I've always wondered. Do you think someone studying Medicine or Mech. Eng. at Harvard wouldn't get a higher quality education than what many public colleges provide ?
One of my professors at an ivy would occasionally at the end of a lecture jokingly say something like, "ok here's what I think about all this, this five minutes is what you're paying 30 grand a year for so pay attention, everything else I've said today you could have read in the textbook. Nobody actually uses this algorithm, if you need it you're already overloaded, people just buy more capacity before utilization gets this high."
At the undergrad level I think the main benefit of a high end school is simply being grouped with other high end students and so getting a curriculum tailored for you. As if the Honors and AP classes in high school were only available in a few schools that were selective and more expensive.

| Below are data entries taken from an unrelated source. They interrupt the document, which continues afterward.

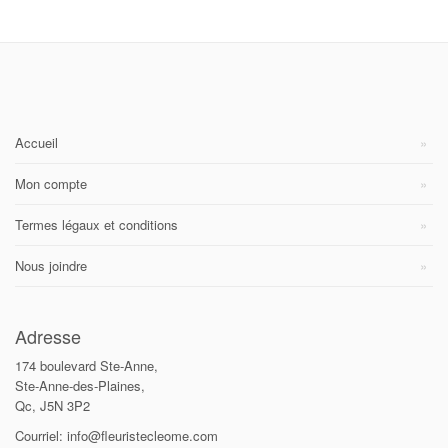
Accueil
Mon compte
Termes légaux et conditions
Nous joindre
Adresse
174 boulevard Ste-Anne,
Ste-Anne-des-Plaines,
Qc, J5N 3P2
Courriel: info@fleuristecleome.com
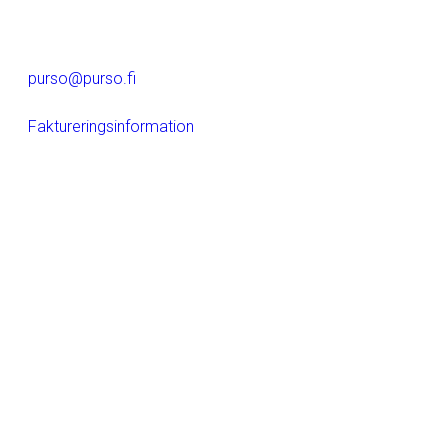
Alumiinitie 1
37200, Siuro
(03) 3404 111
purso@purso.fi
Faktureringsinformation
Hem
Aluminiumextrudering och vidareförädling
Byggsystem i aluminium
Elektirska produkter
Referenser
Purso som företag
LinkedIn
Instagram
Facebook
YouTube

I don't think this is completely true but I think there is a lot of truth to it... you go to fancy schools for the other fancy students as much as anything else.
Point being, at the undergrad level Harvard isn't better because it's Haaaard-vard, it's better because their curriculum is more advanced, which they can do because they have sufficient concentration of high-talent students who can handle it.
I can't speak to the quality of STEM education at top-tier universities, but having experienced humanities at a mid-level state school and watched a fair number of lectures for similar courses from Ivies, the main differences seemed to be:
1) The professor might be someone you've heard of,
2) Guest speakers/lecturers are both A Thing and are usually very important people (highly placed in government, NGOs, or corporations),
3) The students are way more engaged, which I think is a result both of actual higher levels of student interest in the material and more of the students having come through a K-12 education that was participation and discussion heavy (see: how most major prep high schools run their classes) so being used to behaving that way, because that's just what one does.
IIRC the consensus is that a Harvard undergrad education is high-quality, but not exceptional. The experience (including the networking, and the access to people and opportunities it grants) is what drives people to its gates.
If you want an exceptional education, with access to the hardest courses available, you go to MIT.
Yes, MIT is a level above. I have an M.S. from a good state school and took a graduate course where the text was SICP (Structure and Interpretation of Computer Programming). At MIT that's the freshman course text book!